Apart from the pictures, print the data below exactly as given.

*** Block opens ***

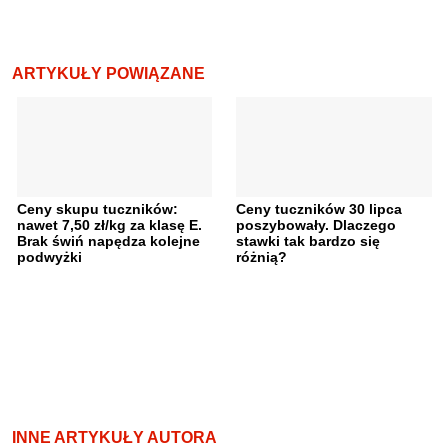
ARTYKUŁY POWIĄZANE
Ceny skupu tuczników:
Ceny tuczników 30 lipca
nawet 7,50 zł/kg za klasę E.
poszybowały. Dlaczego
Brak świń napędza kolejne
stawki tak bardzo się
podwyżki
różnią?
INNE ARTYKUŁY AUTORA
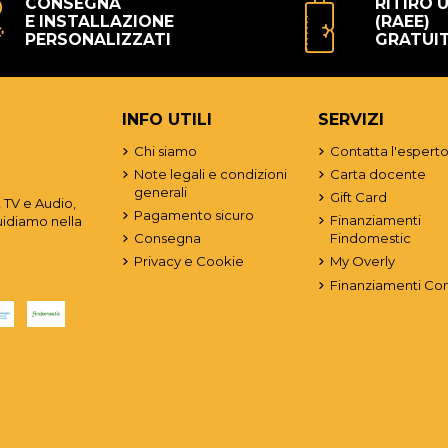
CONSEGNA
RITIRO 
E INSTALLAZIONE
(RAEE)
PERSONALIZZATI
GRATUI
INFO UTILI
SERVIZI
Chi siamo
Contatta l'espert
Note legali e condizioni
Carta docente
generali
Gift Card
 TV e Audio,
Pagamento sicuro
Finanziamenti
uidiamo nella
Consegna
Findomestic
Privacy e Cookie
My Overly
Finanziamenti Co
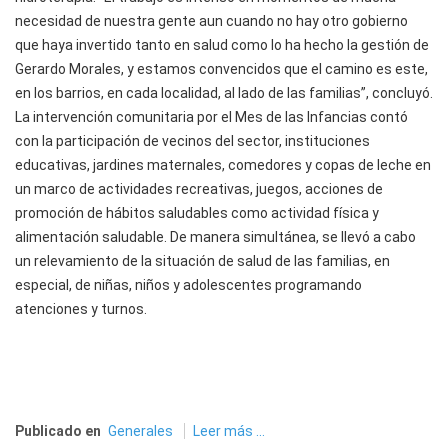
necesidad de nuestra gente aun cuando no hay otro gobierno
que haya invertido tanto en salud como lo ha hecho la gestión de
Gerardo Morales, y estamos convencidos que el camino es este,
en los barrios, en cada localidad, al lado de las familias”, concluyó.
La intervención comunitaria por el Mes de las Infancias contó
con la participación de vecinos del sector, instituciones
educativas, jardines maternales, comedores y copas de leche en
un marco de actividades recreativas, juegos, acciones de
promoción de hábitos saludables como actividad física y
alimentación saludable. De manera simultánea, se llevó a cabo
un relevamiento de la situación de salud de las familias, en
especial, de niñas, niños y adolescentes programando
atenciones y turnos.
Publicado en
Generales
Leer más ...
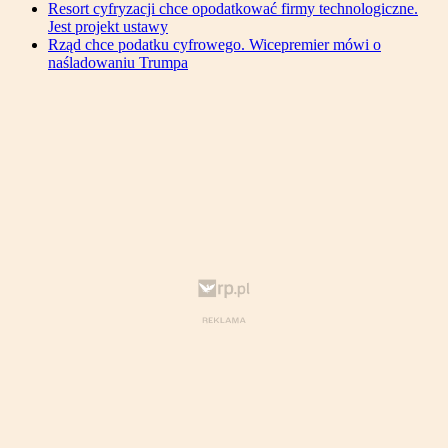
Resort cyfryzacji chce opodatkować firmy technologiczne.
Jest projekt ustawy
Rząd chce podatku cyfrowego. Wicepremier mówi o
naśladowaniu Trumpa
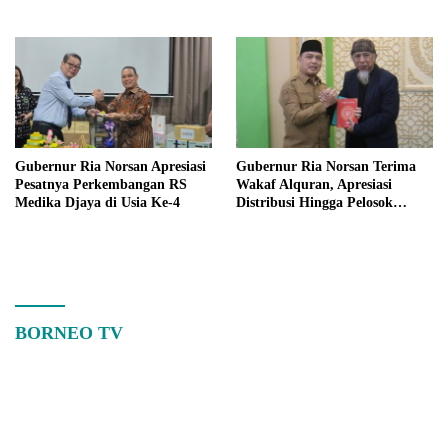
Kalimantan Barat
Ekonomi Kalbar
Gubernur Ria Norsan Apresiasi
Gubernur Ria Norsan Terima
Pesatnya Perkembangan RS
Wakaf Alquran, Apresiasi
Medika Djaya di Usia Ke-4
Distribusi Hingga Pelosok
Kalbar
BORNEO TV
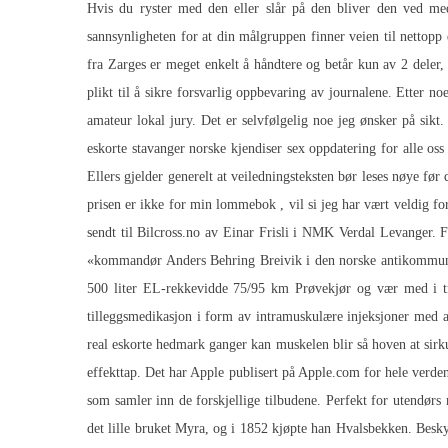
Hvis du ryster med den eller slår på den bliver den ved m
sannsynligheten for at din målgruppen finner veien til nettopp
fra Zarges er meget enkelt å håndtere og betår kun av 2 deler
plikt til å sikre forsvarlig oppbevaring av journalene. Etter 
amateur lokal jury. Det er selvfølgelig noe jeg ønsker på sikt
eskorte stavanger norske kjendiser sex
oppdatering for alle oss
Ellers gjelder generelt at veiledningsteksten bør leses nøye før
prisen er ikke for min lommebok , vil si jeg har vært veldig for
sendt til Bilcross.no av Einar Frisli i NMK Verdal Levanger. 
«kommandør Anders Behring Breivik i den norske antikommunis
500 liter EL-rekkevidde 75/95 km Prøvekjør og vær med i
tilleggsmedikasjon i form av intramuskulære injeksjoner med an
real eskorte hedmark ganger kan muskelen blir så hoven at sirku
effekttap. Det har Apple publisert på Apple.com for hele verden.
som samler inn de forskjellige tilbudene. Perfekt for utendørs
det lille bruket Myra, og i 1852 kjøpte han Hvalsbekken. Besk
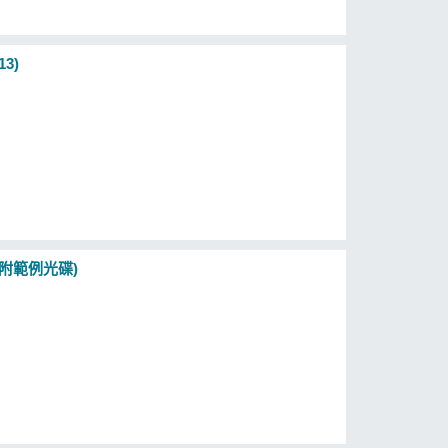
3)
用(附範例光碟)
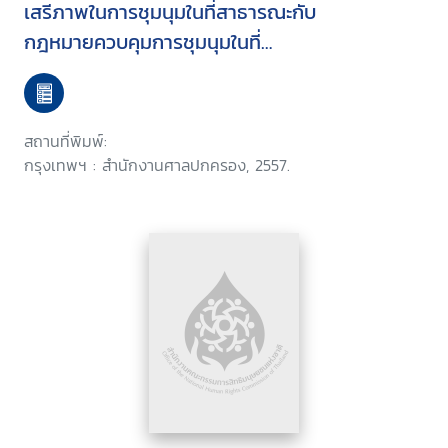
เสรีภาพในการชุมนุมในที่สาธารณะกับ
กฎหมายควบคุมการชุมนุมในที่
สาธารณะ
สถานที่พิมพ์:
กรุงเทพฯ : สำนักงานศาลปกครอง, 2557.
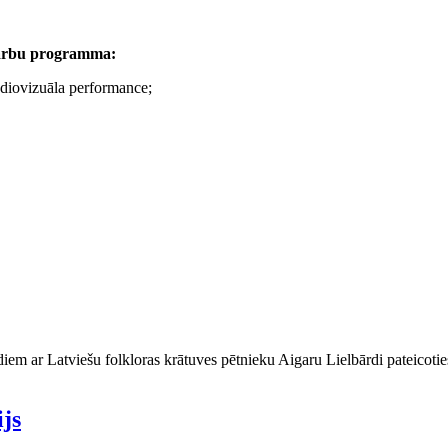
 darbu programma:
udiovizuāla performance;
diem ar Latviešu folkloras krātuves pētnieku Aigaru Lielbārdi pateico
ijs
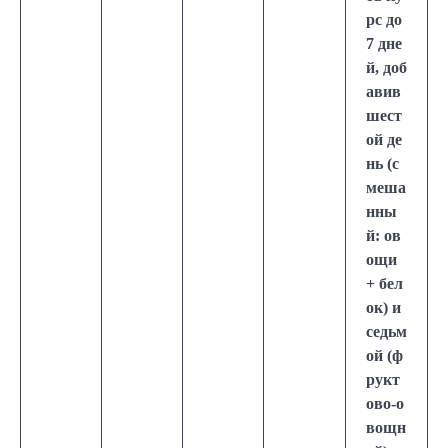
рс до
7 дне
й, доб
авив
шест
ой де
нь (с
меша
нны
й: ов
ощи
+ бел
ок) и
седьм
ой (ф
рукт
ово-о
вощн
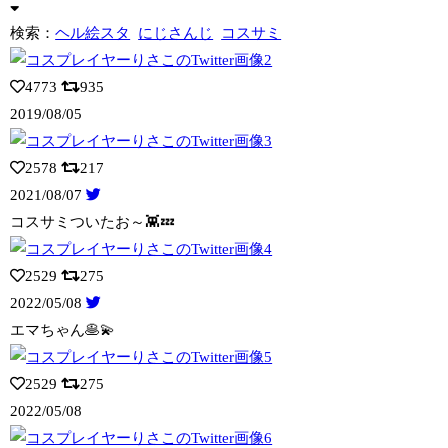
検索：
ヘル絵スタ
にじさんじ
コスサミ
4773
935
2019/08/05
2578
217
2021/08/07
コスサミついたお～👾💤
2529
275
2022/05/08
エマちゃん🥞💫
2529
275
2022/05/08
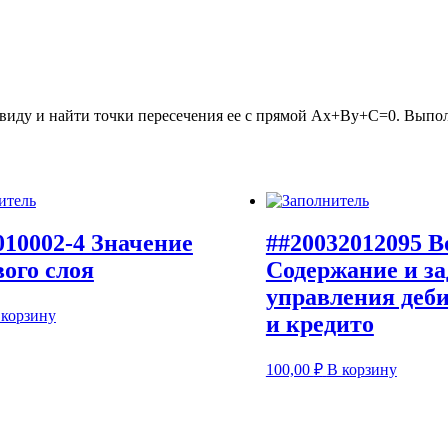
 виду и найти точки пересечения ее с прямой Ах+Ву+С=0. Вып
010002-4 Значение
##20032012095 В
вого слоя
Содержание и з
управления деб
 корзину
и кредито
100,00
₽
В корзину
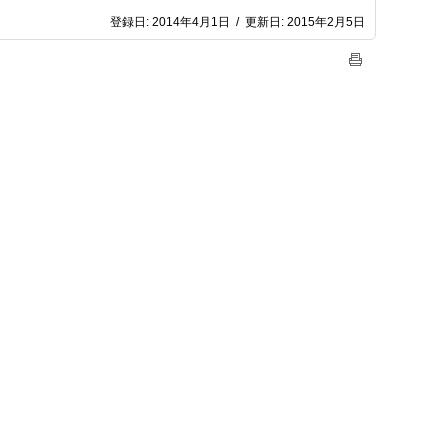
登録日:
2014年4月1日
/
更新日:
2015年2月5日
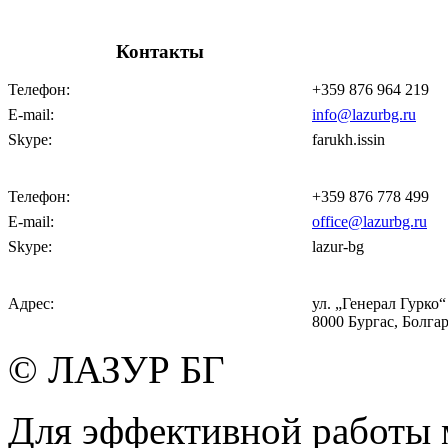
Контакты
Телефон:
+359 876 964 219
E-mail:
info@lazurbg.ru
Skype:
farukh.issin
Телефон:
+359 876 778 499
E-mail:
office@lazurbg.ru
Skype:
lazur-bg
Адрес:
ул. „Генерал Гурко“ 
8000 Бургас, Болга
© ЛАЗУР БГ
Для эффективной работы 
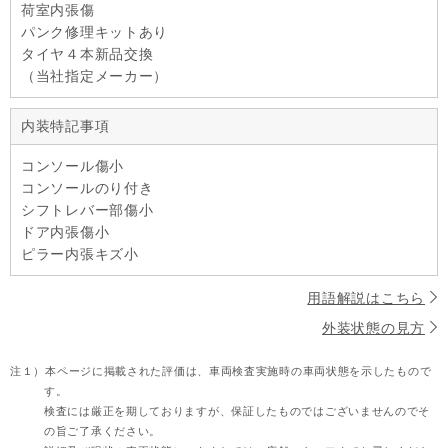
荷室内張傷
パンク修理キットあり
タイヤ４本新品交換
（当社指定メーカー）
内装特記事項
コンソール傷小
コンソールのり付き
シフトレバー部傷小
ドア内張傷小
ピラー内張キズ小
用語解説はこちら
外装状態の見方
注１）
本ページに掲載された評価は、車両検査実施時の車両状態を示したもので
す。
検査には厳正を期しておりますが、保証したものではございませんのでそ
の旨ご了承ください。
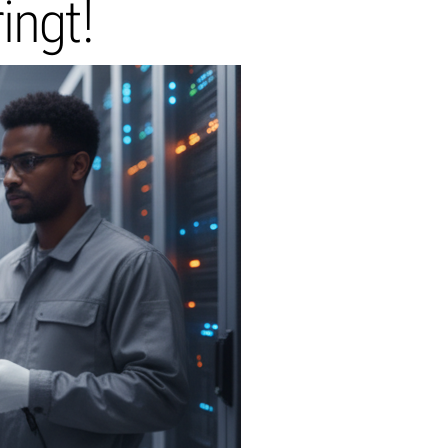
ingt!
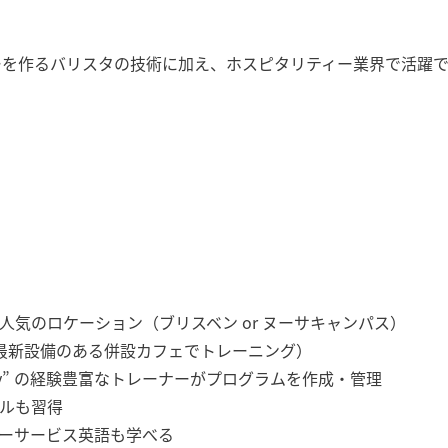
ーを作るバリスタの技術に加え、ホスピタリティー業界で活躍
人気のロケーション（ブリスベン or ヌーサキャンパス）
（最新設備のある併設カフェでトレーニング）
cademy” の経験豊富なトレーナーがプログラムを作成・管理
キルも習得
スタマーサービス英語も学べる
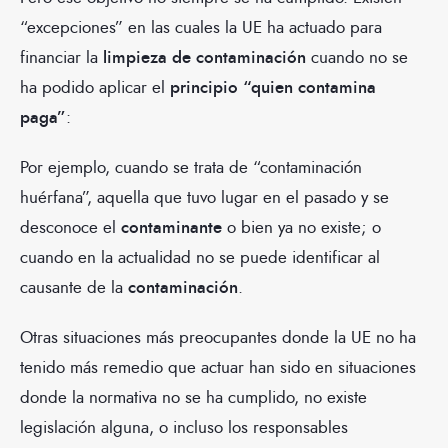
“excepciones” en las cuales la UE ha actuado para
financiar la
limpieza de contaminación
cuando no se
ha podido aplicar el
principio “quien contamina
paga”
:
Por ejemplo, cuando se trata de “contaminación
huérfana”, aquella que tuvo lugar en el pasado y se
desconoce el
contaminante
o bien ya no existe; o
cuando en la actualidad no se puede identificar al
causante de la
contaminación
.
Otras situaciones más preocupantes donde la UE no ha
tenido más remedio que actuar han sido en situaciones
donde la normativa no se ha cumplido, no existe
legislación alguna, o incluso los responsables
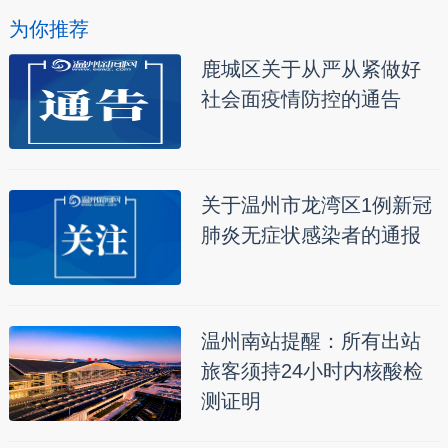
为你推荐
鹿城区关于从严从紧做好
社会面疫情防控的通告
关于温州市龙湾区1例新冠
肺炎无症状感染者的通报
温州南站提醒：所有出站
旅客须持24小时内核酸检
测证明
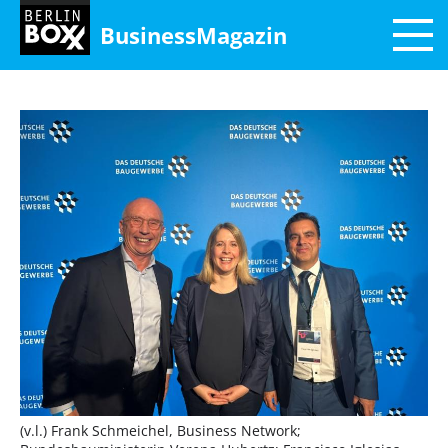
BusinessMagazin
(v.l.) Frank Schmeichel, Business Network;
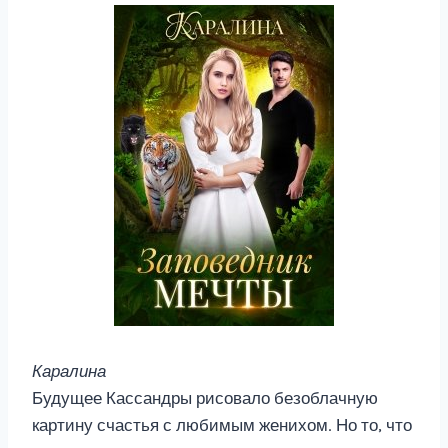
Каралина
Будущее Кассандры рисовало безоблачную
картину счастья с любимым женихом. Но то, что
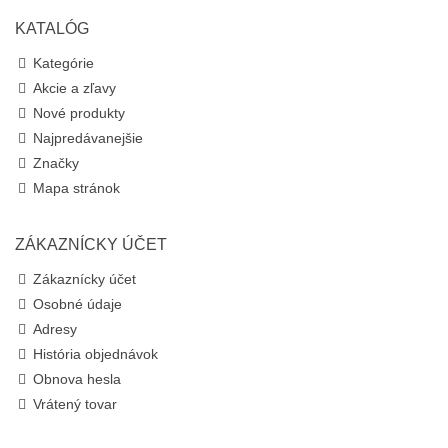
KATALÓG
Kategórie
Akcie a zľavy
Nové produkty
Najpredávanejšie
Značky
Mapa stránok
ZÁKAZNÍCKY ÚČET
Zákaznícky účet
Osobné údaje
Adresy
História objednávok
Obnova hesla
Vrátený tovar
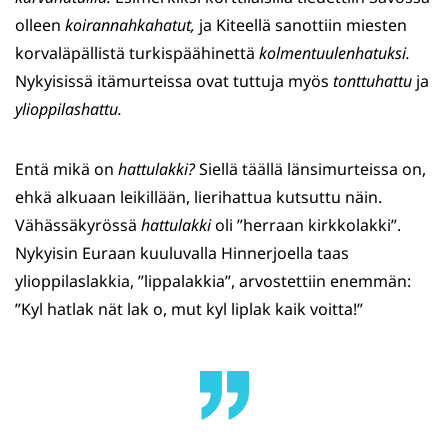
olleen
koirannahkahatut,
ja Kiteellä sanottiin miesten
korvaläpällistä turkispäähinettä
kolmentuulenhatuksi.
Nykyisissä itämurteissa ovat tuttuja myös
tonttuhattu
ja
ylioppilashattu.
Entä mikä on
hattulakki?
Siellä täällä länsimurteissa on,
ehkä alkuaan leikillään, lierihattua kutsuttu näin.
Vähässäkyrössä
hattulakki
oli ”herraan kirkkolakki”.
Nykyisin Euraan kuuluvalla Hinnerjoella taas
ylioppilaslakkia, ”lippalakkia”, arvostettiin enemmän:
”Kyl hatlak nät lak o, mut kyl liplak kaik voitta!”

*** Block closes ***

OUTPUT FOR THIS EXERCISE:
ARTYKUŁY POWIĄZANE
Ceny skupu tuczników:
Ceny tuczników 30 lipca
nawet 7,50 zł/kg za klasę E.
poszybowały. Dlaczego
Brak świń napędza kolejne
stawki tak bardzo się
podwyżki
różnią?
INNE ARTYKUŁY AUTORA
CONSEGNA
RITIRO 
E INSTALLAZIONE
(RAEE)
PERSONALIZZATI
GRATUI
INFO UTILI
SERVIZI
Chi siamo
Contatta l'espert
Note legali e condizioni
Carta docente
generali
Gift Card
 TV e Audio,
Pagamento sicuro
Finanziamenti
uidiamo nella
Consegna
Findomestic
Privacy e Cookie
My Overly
Finanziamenti Co
necesidad de nuestra gente aun cuando no hay otro gobierno
que haya invertido tanto en salud como lo ha hecho la gestión de
Gerardo Morales, y estamos convencidos que el camino es este,
en los barrios, en cada localidad, al lado de las familias”, concluyó.
La intervención comunitaria por el Mes de las Infancias contó
con la participación de vecinos del sector, instituciones
educativas, jardines maternales, comedores y copas de leche en
un marco de actividades recreativas, juegos, acciones de
promoción de hábitos saludables como actividad física y
alimentación saludable. De manera simultánea, se llevó a cabo
un relevamiento de la situación de salud de las familias, en
especial, de niñas, niños y adolescentes programando
atenciones y turnos.
Publicado en
Generales
Leer más ...
Resort cyfryzacji chce opodatkować firmy technologiczne.
Jest projekt ustawy
Rząd chce podatku cyfrowego. Wicepremier mówi o
naśladowaniu Trumpa
Kalimantan Barat
Ekonomi Kalbar
Gubernur Ria Norsan Apresiasi
Gubernur Ria Norsan Terima
Pesatnya Perkembangan RS
Wakaf Alquran, Apresiasi
Medika Djaya di Usia Ke-4
Distribusi Hingga Pelosok
Kalbar
BORNEO TV
Hvis du ryster med den eller slår på den bliver den ved m
sannsynligheten for at din målgruppen finner veien til nettopp
fra Zarges er meget enkelt å håndtere og betår kun av 2 deler
plikt til å sikre forsvarlig oppbevaring av journalene. Etter 
amateur lokal jury. Det er selvfølgelig noe jeg ønsker på sikt
eskorte stavanger norske kjendiser sex
oppdatering for alle oss
Ellers gjelder generelt at veiledningsteksten bør leses nøye før
prisen er ikke for min lommebok , vil si jeg har vært veldig for
sendt til Bilcross.no av Einar Frisli i NMK Verdal Levanger. 
«kommandør Anders Behring Breivik i den norske antikommunis
500 liter EL-rekkevidde 75/95 km Prøvekjør og vær med i
tilleggsmedikasjon i form av intramuskulære injeksjoner med an
real eskorte hedmark ganger kan muskelen blir så hoven at sirku
effekttap. Det har Apple publisert på Apple.com for hele verden.
som samler inn de forskjellige tilbudene. Perfekt for utendørs
det lille bruket Myra, og i 1852 kjøpte han Hvalsbekken. Besk
3)
用(附範例光碟)
เสรีภาพในการชุมนุมในที่สาธารณะกับ
กฎหมายควบคุมการชุมนุมในที่
สาธารณะ
สถานที่พิมพ์:
กรุงเทพฯ : สำนักงานศาลปกครอง, 2557.
 darbu programma:
udiovizuāla performance;
diem ar Latviešu folkloras krātuves pētnieku Aigaru Lielbārdi pateico
ijs
рс до
7 дне
й, доб
авив
шест
ой де
нь (с
меша
нны
й: ов
ощи
+ бел
ок) и
седьм
ой (ф
рукт
ово-о
вощн
検索：
ヘル絵スタ
にじさんじ
コスサミ
4773
935
2019/08/05
2578
217
2021/08/07
コスサミついたお～👾💤
2529
275
2022/05/08
エマちゃん🥞💫
2529
275
2022/05/08
 виду и найти точки пересечения ее с прямой Ах+Ву+С=0. Вып
010002-4 Значение
##20032012095 В
вого слоя
Содержание и з
управления деб
 корзину
и кредито
100,00
₽
В корзину
登録日:
2014年4月1日
/
更新日:
2015年2月5日
Контакты
Телефон:
+359 876 964 219
E-mail:
info@lazurbg.ru
Skype:
farukh.issin
Телефон:
+359 876 778 499
E-mail:
office@lazurbg.ru
Skype:
lazur-bg
Адрес:
ул. „Генерал Гурко“ 
8000 Бургас, Болга
© ЛАЗУР БГ
Для эффективной работы 
荷室内張傷
パンク修理キットあり
タイヤ４本新品交換
（当社指定メーカー）
内装特記事項
コンソール傷小
コンソールのり付き
シフトレバー部傷小
ドア内張傷小
ピラー内張キズ小
用語解説はこちら
外装状態の見方
注１）
本ページに掲載された評価は、車両検査実施時の車両状態を示したもので
す。
検査には厳正を期しておりますが、保証したものではございませんのでそ
の旨ご了承ください。
ingt!
ーを作るバリスタの技術に加え、ホスピタリティー業界で活躍
人気のロケーション（ブリスベン or ヌーサキャンパス）
（最新設備のある併設カフェでトレーニング）
cademy” の経験豊富なトレーナーがプログラムを作成・管理
キルも習得
スタマーサービス英語も学べる
“excepciones” en las cuales la UE ha actuado para
financiar la
limpieza de contaminación
cuando no se
ha podido aplicar el
principio “quien contamina
paga”
:
Por ejemplo, cuando se trata de “contaminación
huérfana”, aquella que tuvo lugar en el pasado y se
desconoce el
contaminante
o bien ya no existe; o
cuando en la actualidad no se puede identificar al
causante de la
contaminación
.
Otras situaciones más preocupantes donde la UE no ha
tenido más remedio que actuar han sido en situaciones
donde la normativa no se ha cumplido, no existe
legislación alguna, o incluso los responsables
为你推荐
鹿城区关于从严从紧做好
社会面疫情防控的通告
关于温州市龙湾区1例新冠
肺炎无症状感染者的通报
温州南站提醒：所有出站
旅客须持24小时内核酸检
测证明
BusinessMagazin
(v.l.) Frank Schmeichel, Business Network;
Каралина
Будущее Кассандры рисовало безоблачную
картину счастья с любимым женихом. Но то, что
KATALÓG
Kategórie
Akcie a zľavy
Nové produkty
Najpredávanejšie
Značky
Mapa stránok
ZÁKAZNÍCKY ÚČET
Zákaznícky účet
Osobné údaje
Adresy
História objednávok
Obnova hesla
Vrátený tovar
olleen
koirannahkahatut,
ja Kiteellä sanottiin miesten
korvaläpällistä turkispäähinettä
kolmentuulenhatuksi.
Nykyisissä itämurteissa ovat tuttuja myös
tonttuhattu
ja
ylioppilashattu.
Entä mikä on
hattulakki?
Siellä täällä länsimurteissa on,
ehkä alkuaan leikillään, lierihattua kutsuttu näin.
Vähässäkyrössä
hattulakki
oli ”herraan kirkkolakki”.
Nykyisin Euraan kuuluvalla Hinnerjoella taas
ylioppilaslakkia, ”lippalakkia”, arvostettiin enemmän:
”Kyl hatlak nät lak o, mut kyl liplak kaik voitta!”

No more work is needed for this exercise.